■ Aim of the task: Every line holding the string "status" is to be copied from the entries below.
[Opening Extracted data section]
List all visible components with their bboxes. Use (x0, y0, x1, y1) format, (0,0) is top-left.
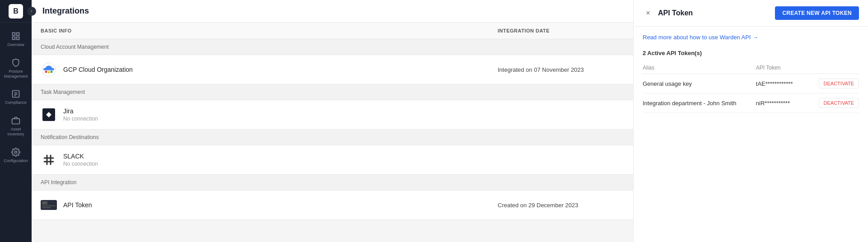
right-panel-title-group: × API Token (643, 8, 693, 19)
tokens-header-action (810, 62, 859, 74)
tokens-header-token: API Token (756, 62, 810, 74)
token-value-1: tAE************ (756, 74, 810, 93)
main-header: Integrations (32, 0, 633, 23)
page-title: Integrations (42, 6, 89, 16)
integration-date-api: Created on 29 December 2023 (498, 202, 624, 209)
sidebar-logo: B › (0, 0, 32, 23)
integration-name-api: API Token (63, 201, 498, 209)
overview-icon (11, 32, 20, 41)
token-alias-1: General usage key (643, 74, 756, 93)
integration-name-gcp: GCP Cloud Organization (63, 66, 498, 73)
jira-icon (41, 107, 57, 123)
configuration-icon (11, 148, 20, 157)
section-notification: Notification Destinations (32, 130, 633, 145)
slack-icon (41, 152, 57, 168)
section-cloud-account: Cloud Account Management (32, 39, 633, 55)
sidebar-item-label-posture: Posture Management (2, 69, 30, 79)
integration-info-api: API Token (63, 201, 498, 209)
logo-letter: B (9, 4, 23, 19)
table-row: Integration department - John Smith niR*… (643, 93, 859, 113)
api-docs-link[interactable]: Read more about how to use Warden API → (643, 34, 859, 41)
list-item: Jira No connection (32, 100, 633, 130)
api-token-icon (41, 197, 57, 213)
svg-point-13 (51, 71, 53, 73)
sidebar-item-label-overview: Overview (7, 42, 24, 47)
right-panel-title: API Token (658, 9, 693, 17)
svg-rect-22 (42, 207, 51, 208)
table-header-row: BASIC INFO INTEGRATION DATE (32, 23, 633, 39)
section-api-integration: API Integration (32, 175, 633, 191)
deactivate-cell-2: DEACTIVATE (810, 93, 859, 113)
deactivate-button-2[interactable]: DEACTIVATE (819, 98, 859, 108)
svg-point-9 (15, 151, 17, 153)
svg-rect-8 (12, 119, 20, 124)
tokens-header-alias: Alias (643, 62, 756, 74)
asset-inventory-icon (11, 116, 20, 125)
svg-rect-3 (13, 37, 15, 40)
gcp-icon (41, 61, 57, 78)
integration-info-slack: SLACK No connection (63, 153, 498, 167)
svg-rect-1 (17, 33, 19, 36)
right-panel-header: × API Token CREATE NEW API TOKEN (634, 0, 868, 27)
token-value-2: niR*********** (756, 93, 810, 113)
sidebar: B › Overview Posture Management Complian… (0, 0, 32, 242)
svg-rect-21 (42, 205, 56, 206)
sidebar-item-label-asset-inventory: Asset Inventory (2, 127, 30, 137)
compliance-icon (11, 89, 20, 98)
integration-status-jira: No connection (63, 116, 498, 122)
sidebar-toggle[interactable]: › (27, 7, 36, 16)
close-icon[interactable]: × (643, 8, 653, 19)
token-alias-2: Integration department - John Smith (643, 93, 756, 113)
integration-status-slack: No connection (63, 161, 498, 167)
sidebar-item-configuration[interactable]: Configuration (0, 143, 32, 168)
posture-management-icon (11, 58, 20, 67)
svg-rect-2 (17, 37, 19, 40)
integrations-body: BASIC INFO INTEGRATION DATE Cloud Accoun… (32, 23, 633, 242)
header-integration-date: INTEGRATION DATE (498, 28, 624, 33)
section-task-management: Task Management (32, 84, 633, 100)
table-row: General usage key tAE************ DEACTI… (643, 74, 859, 93)
sidebar-item-compliance[interactable]: Compliance (0, 85, 32, 110)
deactivate-cell-1: DEACTIVATE (810, 74, 859, 93)
svg-point-12 (48, 71, 50, 74)
list-item: GCP Cloud Organization Integrated on 07 … (32, 55, 633, 84)
list-item: API Token Created on 29 December 2023 (32, 191, 633, 220)
svg-rect-0 (13, 33, 15, 36)
sidebar-item-label-compliance: Compliance (5, 100, 27, 105)
integration-info-jira: Jira No connection (63, 107, 498, 122)
right-panel-body: Read more about how to use Warden API → … (634, 27, 868, 242)
deactivate-button-1[interactable]: DEACTIVATE (819, 79, 859, 88)
svg-rect-20 (42, 201, 47, 205)
right-panel: × API Token CREATE NEW API TOKEN Read mo… (633, 0, 868, 242)
integrations-table: BASIC INFO INTEGRATION DATE Cloud Accoun… (32, 23, 633, 220)
header-basic-info: BASIC INFO (41, 28, 498, 33)
integration-name-slack: SLACK (63, 153, 498, 160)
create-api-token-button[interactable]: CREATE NEW API TOKEN (775, 6, 859, 20)
integration-date-gcp: Integrated on 07 November 2023 (498, 66, 624, 73)
sidebar-item-asset-inventory[interactable]: Asset Inventory (0, 112, 32, 141)
sidebar-item-label-configuration: Configuration (4, 158, 28, 163)
sidebar-nav: Overview Posture Management Compliance A… (0, 23, 32, 168)
svg-point-11 (45, 71, 47, 73)
tokens-table: Alias API Token General usage key tAE***… (643, 62, 859, 113)
main-content: Integrations BASIC INFO INTEGRATION DATE… (32, 0, 633, 242)
sidebar-item-posture-management[interactable]: Posture Management (0, 54, 32, 84)
sidebar-item-overview[interactable]: Overview (0, 27, 32, 52)
list-item: SLACK No connection (32, 145, 633, 175)
integration-name-jira: Jira (63, 107, 498, 115)
active-tokens-count: 2 Active API Token(s) (643, 50, 859, 56)
integration-info-gcp: GCP Cloud Organization (63, 66, 498, 73)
[Closing Extracted data section]
■ Task result:
integration-status-jira: No connection (63, 116, 498, 122)
integration-status-slack: No connection (63, 161, 498, 167)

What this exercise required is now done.